Au Danemark, de nos jours. Des lycéens organisent un genre de rallye autour d’un lac, avec dégustation de bières jusqu’à l’ivresse. Ca se termine dans le tram, où les jeunes menottent un contrôleur.

Quelques jours plus tard, dans un lycée de Copenhague, la proviseure souligne le problème de l’alcoolisme chez les jeunes.

Martin, professeur d’histoire est rappelé à l’ordre par un genre de conseils de parents et d’élèves, à propos de la mauvaise qualité de ses cours.

Martin se retrouve au restaurant avec 3 autres collègues professeurs, pour fêter les 40 ans du collègue professeur de philosophie. Ils discutent de la théorie d’un psychiatre norvégien, Finn Skarderud, selon laquelle les hommes naissent avec un déficit d’alcool dans le sang. Ils décident de tenter l’expérience de s’alcooliser modérément chaque jour, afin de se sentir mieux.

Par cette fable douce amère, Thomas Vinterberg livre une radioscopie de la société danoise et de sa jeunesse à travers le prisme de la consommation d’alcool. Il brosse aussi le portrait de 4 hommes, dont deux qui m’ont beaucoup touchée : Le professeur de sport et aussi Martin, un quinquagénaire en pleine crise existentielle.
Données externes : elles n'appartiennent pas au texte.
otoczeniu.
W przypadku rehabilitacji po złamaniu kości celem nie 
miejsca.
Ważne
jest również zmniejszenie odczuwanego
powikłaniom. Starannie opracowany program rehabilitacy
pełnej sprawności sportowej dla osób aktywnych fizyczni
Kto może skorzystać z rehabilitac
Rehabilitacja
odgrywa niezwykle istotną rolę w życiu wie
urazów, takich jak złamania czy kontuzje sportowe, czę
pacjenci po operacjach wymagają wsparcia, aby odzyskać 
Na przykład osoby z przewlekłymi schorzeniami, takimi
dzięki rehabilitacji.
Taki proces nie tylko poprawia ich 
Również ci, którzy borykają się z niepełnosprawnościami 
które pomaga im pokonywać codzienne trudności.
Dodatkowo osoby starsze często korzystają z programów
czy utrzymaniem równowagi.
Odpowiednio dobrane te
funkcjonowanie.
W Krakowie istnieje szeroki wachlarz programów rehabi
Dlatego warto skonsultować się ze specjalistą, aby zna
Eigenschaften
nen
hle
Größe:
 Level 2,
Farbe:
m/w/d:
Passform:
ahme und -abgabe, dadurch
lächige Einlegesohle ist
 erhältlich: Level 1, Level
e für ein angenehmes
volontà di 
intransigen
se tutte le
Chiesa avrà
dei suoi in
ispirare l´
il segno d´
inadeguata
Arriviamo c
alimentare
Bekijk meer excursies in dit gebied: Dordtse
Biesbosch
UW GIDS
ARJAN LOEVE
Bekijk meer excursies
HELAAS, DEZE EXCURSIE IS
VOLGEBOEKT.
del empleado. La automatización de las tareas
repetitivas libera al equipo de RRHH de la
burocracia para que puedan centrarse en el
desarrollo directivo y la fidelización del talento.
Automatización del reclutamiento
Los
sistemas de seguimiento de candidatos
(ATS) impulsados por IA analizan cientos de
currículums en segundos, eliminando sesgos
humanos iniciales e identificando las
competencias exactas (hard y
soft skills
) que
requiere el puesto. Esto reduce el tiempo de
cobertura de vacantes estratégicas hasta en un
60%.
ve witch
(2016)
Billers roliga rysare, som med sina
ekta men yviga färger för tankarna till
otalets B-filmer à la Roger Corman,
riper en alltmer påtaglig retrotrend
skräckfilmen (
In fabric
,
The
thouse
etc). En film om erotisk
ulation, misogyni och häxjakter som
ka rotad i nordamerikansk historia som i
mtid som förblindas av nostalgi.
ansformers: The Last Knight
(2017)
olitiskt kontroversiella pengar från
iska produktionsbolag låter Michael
Si le discours sur l’alcool n’est jamais puritain, il aborde le tragique de l’existence et la faillibilité de l’humain que révèle l’alcoolisme, avec un clin d’oeil au philosophe Kirkegaard.

Mads Mikkelsen interprète remarquablement le rôle de Martin et montre ses talents de danseur.

Un film à voir, s’il passe toujours près de chez vous.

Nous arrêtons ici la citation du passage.